TASK OBJECTIVE
From the listing below, work out how many lines contain "Dinas"; the answer is that number and nothing more.

DATA FOR THIS EXERCISE
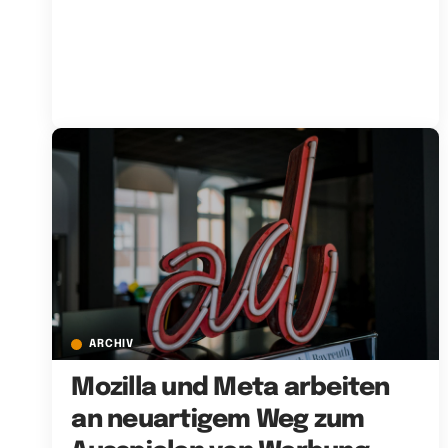
ARCHIV
Mozilla und Meta arbeiten
an neuartigem Weg zum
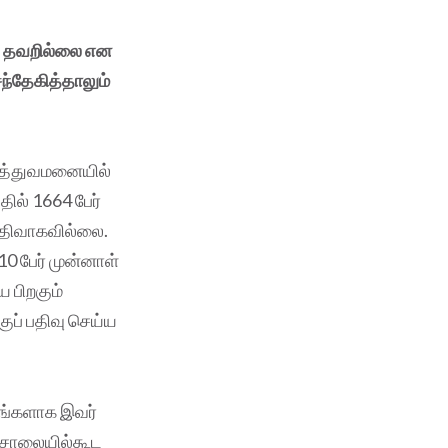
ல் தவறில்லை என
ந்தேகித்தாலும்
ருத்துவமனையில்
ில் 1664 பேர்
 பதிவாகவில்லை.
10 பேர் முன்னாள்
 பிறகும்
ுப் பதிவு செய்ய
ுடங்களாக இவர்
ச்சாலையில்கூட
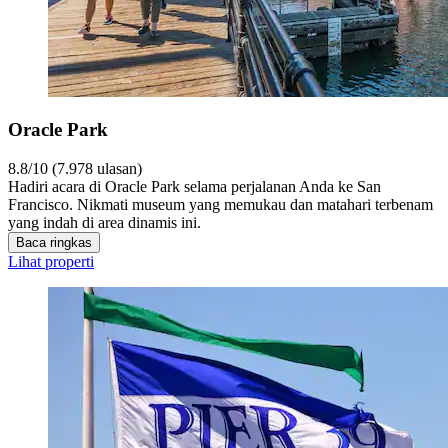
Oracle Park
8.8/10 (7.978 ulasan)
Hadiri acara di Oracle Park selama perjalanan Anda ke San
Francisco. Nikmati museum yang memukau dan matahari terbenam
yang indah di area dinamis ini.
Baca ringkas
Lihat properti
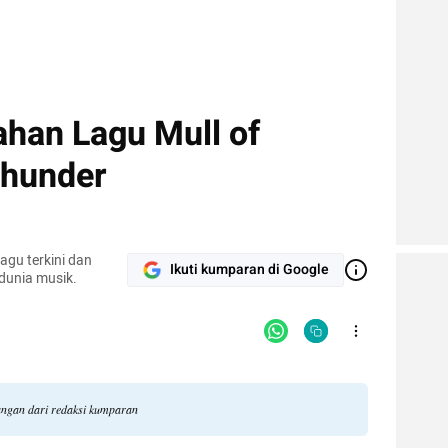
ahan Lagu Mull of
 Thunder
agu terkini dan
Ikuti kumparan di Google
 dunia musik.
dangan dari redaksi kumparan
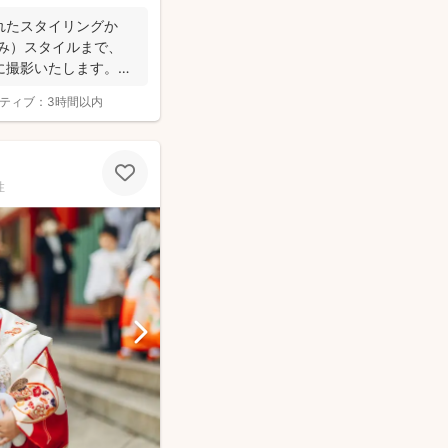
れたスタイリングか
み）スタイルまで、
に撮影いたします。
ティブ：
3時間以内
性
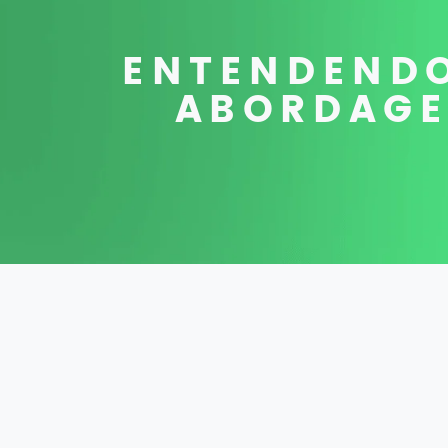
ENTENDENDO
ABORDAGE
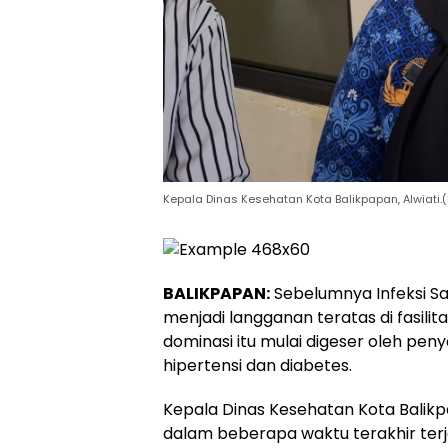
Kepala Dinas Kesehatan Kota Balikpapan, Alwiati.
BALIKPAPAN:
Sebelumnya Infeksi Sa
menjadi langganan teratas di fasilit
dominasi itu mulai digeser oleh peny
hipertensi dan diabetes.
Kepala Dinas Kesehatan Kota Balik
dalam beberapa waktu terakhir terj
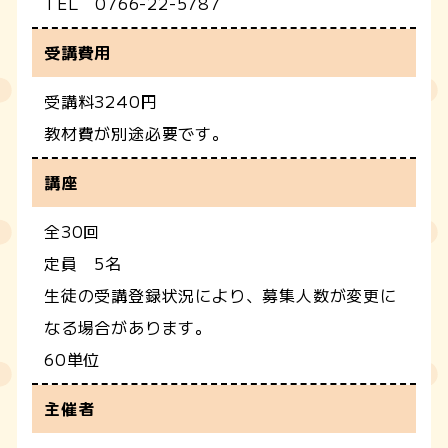
TEL 0766-22-5787
受講費用
受講料3240円
教材費が別途必要です。
講座
全30回
定員 5名
生徒の受講登録状況により、募集人数が変更に
なる場合があります。
60単位
主催者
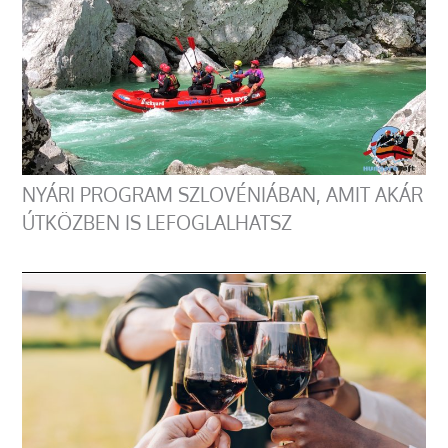
NYÁRI PROGRAM SZLOVÉNIÁBAN, AMIT AKÁR
ÚTKÖZBEN IS LEFOGLALHATSZ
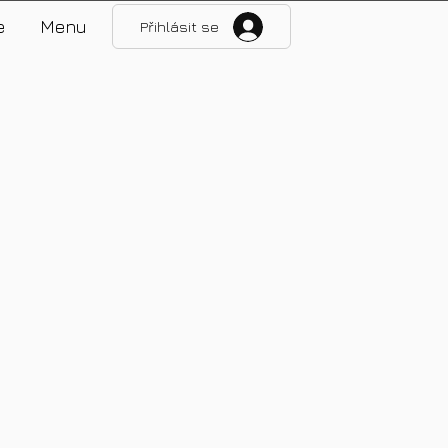
e
Menu
Přihlásit se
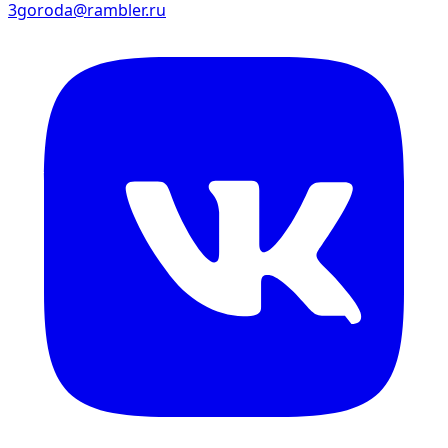
3goroda@rambler.ru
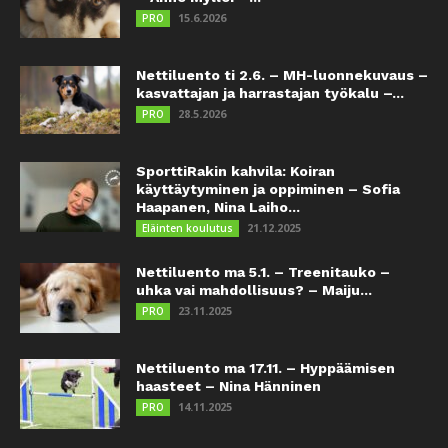
15.6.2026
PRO
Nettiluento ti 2.6. – MH-luonnekuvaus –
kasvattajan ja harrastajan työkalu –...
28.5.2026
PRO
SporttiRakin kahvila: Koiran
käyttäytyminen ja oppiminen – Sofia
Haapanen, Nina Laiho...
21.12.2025
Eläinten koulutus
Nettiluento ma 5.1. – Treenitauko –
uhka vai mahdollisuus? – Maiju...
23.11.2025
PRO
Nettiluento ma 17.11. – Hyppäämisen
haasteet – Nina Hänninen
14.11.2025
PRO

ANSWER TO THE EXERCISE
2